Dalam laga tersebut, Declan Rice tampil sebagai pahlawan dengan mencetak dua gol penentu. Penampilan itu terasa semakin istimewa karena sang gelandang baru saja pulih dari cedera lutut yang membuatnya absen pada pertandingan sebelumnya.
Di balik sorotan terhadap Rice, perhatian juga tertuju pada Viktor Gyökeres. Meski kembali gagal mencetak gol dari permainan terbuka, perannya tetap mendapat pembelaan kuat dari rekan setimnya tersebut.
Rice Angkat Peran Gyökeres di Tengah Kritik
Gyökeres kembali memperpanjang puasa gol dari open play menjadi sembilan pertandingan. Penyerang asal Swedia itu baru mencetak gol dalam empat dari 18 penampilan liga musim ini, dengan total tujuh gol di semua kompetisi.
Catatan tersebut memang berada di bawah ekspektasi, mengingat rekam jejak impresif Gyökeres sebelum bergabung dengan Arsenal. Bersama Sporting Lisbon, ia mampu mencetak 97 gol dalam 102 pertandingan.

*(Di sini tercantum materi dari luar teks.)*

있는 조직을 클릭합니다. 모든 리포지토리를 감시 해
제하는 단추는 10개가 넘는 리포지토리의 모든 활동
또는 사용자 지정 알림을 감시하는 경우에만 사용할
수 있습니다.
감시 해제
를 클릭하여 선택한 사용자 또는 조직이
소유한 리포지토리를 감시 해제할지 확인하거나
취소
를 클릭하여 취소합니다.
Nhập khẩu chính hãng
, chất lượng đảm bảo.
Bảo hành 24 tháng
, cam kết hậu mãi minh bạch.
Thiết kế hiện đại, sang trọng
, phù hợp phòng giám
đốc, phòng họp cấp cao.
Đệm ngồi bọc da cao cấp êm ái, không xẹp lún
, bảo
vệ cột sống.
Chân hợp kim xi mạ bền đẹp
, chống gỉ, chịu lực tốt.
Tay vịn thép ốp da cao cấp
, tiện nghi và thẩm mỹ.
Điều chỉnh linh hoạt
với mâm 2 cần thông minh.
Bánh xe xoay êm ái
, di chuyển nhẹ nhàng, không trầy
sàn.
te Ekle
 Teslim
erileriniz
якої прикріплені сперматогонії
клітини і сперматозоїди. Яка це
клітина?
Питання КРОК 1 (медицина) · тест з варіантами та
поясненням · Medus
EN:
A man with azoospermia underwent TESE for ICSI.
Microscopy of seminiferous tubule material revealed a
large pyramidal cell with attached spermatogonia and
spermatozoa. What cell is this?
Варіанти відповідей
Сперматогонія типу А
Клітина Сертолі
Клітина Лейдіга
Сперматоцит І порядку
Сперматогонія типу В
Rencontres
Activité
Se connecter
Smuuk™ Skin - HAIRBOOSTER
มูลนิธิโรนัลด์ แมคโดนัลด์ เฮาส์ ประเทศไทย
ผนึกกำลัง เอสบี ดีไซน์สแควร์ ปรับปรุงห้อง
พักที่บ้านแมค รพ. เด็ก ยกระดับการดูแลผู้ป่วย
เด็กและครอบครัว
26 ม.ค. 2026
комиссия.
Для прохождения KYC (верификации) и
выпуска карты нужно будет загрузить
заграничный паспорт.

Namun, Rice menegaskan bahwa kontribusi Gyökeres tidak bisa semata-mata diukur dari jumlah gol. Ia menilai pergerakan, kekuatan fisik, dan kerja keras sang penyerang menjadi elemen penting dalam permainan Arsenal.
“Sulit baginya karena dia selalu dijaga dua bek sepanjang pertandingan, terus menempel padanya,” ujar Rice.
Momen Kunci dan Keyakinan Rice
Rice kemudian menyoroti peran krusial Gyökeres dalam proses gol pertamanya, yang menurutnya menjadi titik balik pertandingan.
“Dia harus menggunakan kekuatannya dan melakukan segala cara untuk membantu tim,” lanjut Rice.
“Pada gol pertama saya, tanpa pergerakannya yang menahan bek setelah menerima sentuhan dari Gabriel Martinelli dan mengalirkannya ke Martin Ødegaard, gol itu tidak akan tercipta. Itu adalah momen krusial bagi kami untuk membalikkan keadaan.”
Rice juga menepis keraguan soal ketajaman Gyökeres di masa depan. Ia yakin peluang akan datang seiring waktu.
“Saya melihat seberapa keras dia menendang bola. Ketika ruang itu datang dan bola tiba di kakinya, saya yakin seratus persen dia akan mencetak gol.”
Arsenal Tak Akan di Posisi Ini Tanpa Gyökeres
Lebih lanjut, Rice menilai perhatian ekstra dari para bek lawan justru menjadi bukti kualitas Gyökeres. Menurutnya, para pemain bertahan di Premier League menjadikan Gyökeres sebagai prioritas utama untuk dihentikan.
“Saat ini, para bek di Premier League ingin menghentikan Viktor Gyökeres karena dia adalah salah satu striker terbaik di dunia,” ujar Rice.
Ia pun menutup dengan pernyataan tegas mengenai pentingnya peran Gyökeres bagi Arsenal.
“Percayalah, dia melakukan hal-hal luar biasa untuk kami, dan kami tidak akan berada di posisi sekarang tanpa dirinya.”
Sementara itu, dua gol Rice ke gawang Bournemouth menjadi gol pertamanya di Premier League setelah 296 penampilan. Penampilan tersebut semakin menegaskan perannya yang kian vital dalam upaya Arsenal mengakhiri penantian panjang gelar liga.